— Problem —
Show all lines from the data that include the word "dejó".

(Transcribed page contents)
--------
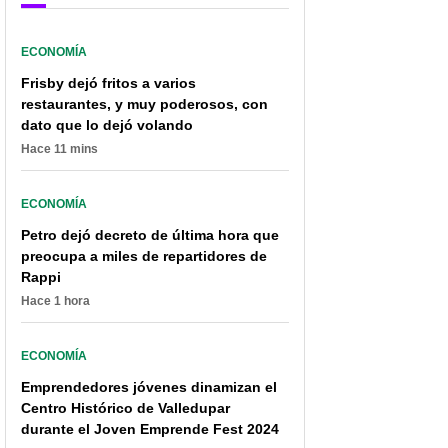
ECONOMÍA
Frisby dejó fritos a varios
restaurantes, y muy poderosos, con
dato que lo dejó volando
Hace 11 mins
ECONOMÍA
Petro dejó decreto de última hora que
preocupa a miles de repartidores de
Rappi
Hace 1 hora
ECONOMÍA
Emprendedores jóvenes dinamizan el
Centro Histórico de Valledupar
durante el Joven Emprende Fest 2024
--------
— Result for this task —
Frisby dejó fritos a varios
dato que lo dejó volando
Petro dejó decreto de última hora que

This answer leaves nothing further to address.